◆ REQUIREMENT
Extract each line of the records below that contains the word "agua".

◆ SOURCE DATA
Content starts
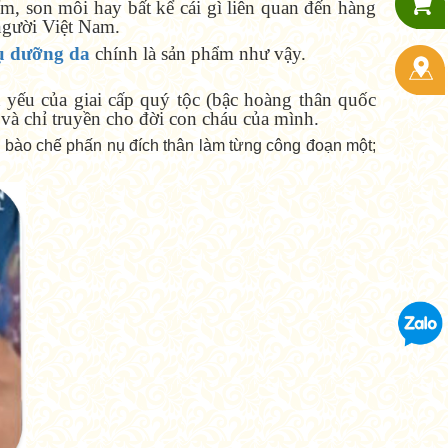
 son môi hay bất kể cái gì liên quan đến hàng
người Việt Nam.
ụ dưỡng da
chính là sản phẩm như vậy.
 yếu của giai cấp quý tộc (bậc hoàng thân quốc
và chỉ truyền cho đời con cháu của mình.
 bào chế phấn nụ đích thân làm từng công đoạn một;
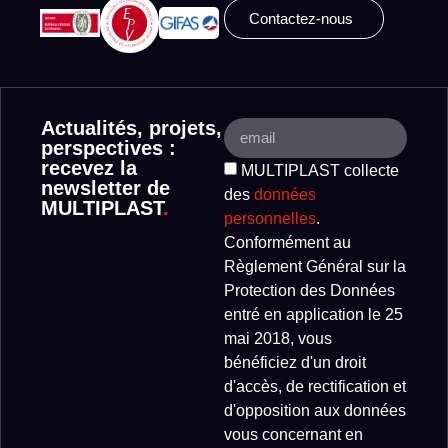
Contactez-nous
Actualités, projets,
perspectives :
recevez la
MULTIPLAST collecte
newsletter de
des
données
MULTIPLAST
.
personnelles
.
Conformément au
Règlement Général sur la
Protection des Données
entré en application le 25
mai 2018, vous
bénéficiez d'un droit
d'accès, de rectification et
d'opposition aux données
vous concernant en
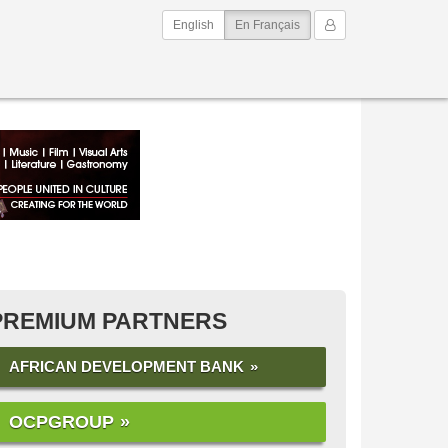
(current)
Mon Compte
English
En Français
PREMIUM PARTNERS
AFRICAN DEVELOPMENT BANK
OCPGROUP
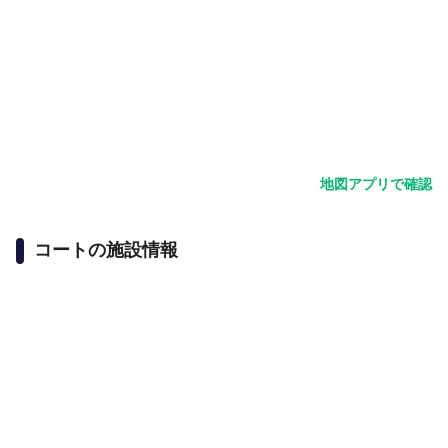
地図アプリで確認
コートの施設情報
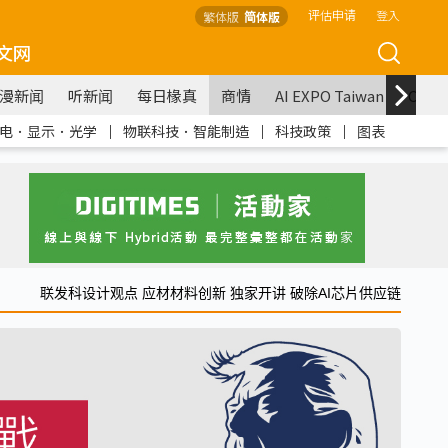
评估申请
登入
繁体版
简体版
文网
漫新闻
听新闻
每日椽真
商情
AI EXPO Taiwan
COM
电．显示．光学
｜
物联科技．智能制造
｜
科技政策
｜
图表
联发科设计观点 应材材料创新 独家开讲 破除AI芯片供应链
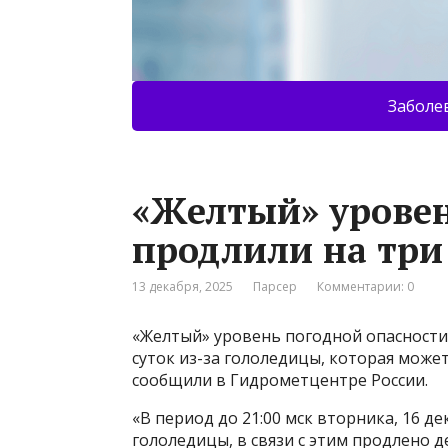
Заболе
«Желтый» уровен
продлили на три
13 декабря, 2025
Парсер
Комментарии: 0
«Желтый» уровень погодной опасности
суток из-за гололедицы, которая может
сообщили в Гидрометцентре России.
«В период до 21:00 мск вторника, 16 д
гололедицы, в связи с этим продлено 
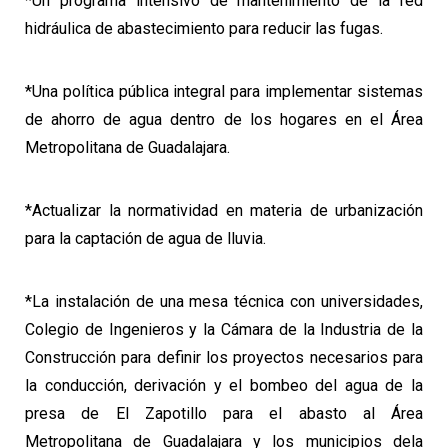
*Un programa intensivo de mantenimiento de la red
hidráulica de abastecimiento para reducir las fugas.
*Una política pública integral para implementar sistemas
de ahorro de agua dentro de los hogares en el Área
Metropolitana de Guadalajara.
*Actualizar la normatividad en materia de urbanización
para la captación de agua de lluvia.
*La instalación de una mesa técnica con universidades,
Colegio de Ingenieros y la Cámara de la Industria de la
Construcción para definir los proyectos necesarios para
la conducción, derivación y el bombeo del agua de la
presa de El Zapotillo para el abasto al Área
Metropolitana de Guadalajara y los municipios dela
Content ends
◆ WRITTEN SOLUTION
de ahorro de agua dentro de los hogares en el Área
para la captación de agua de lluvia.
la conducción, derivación y el bombeo del agua de la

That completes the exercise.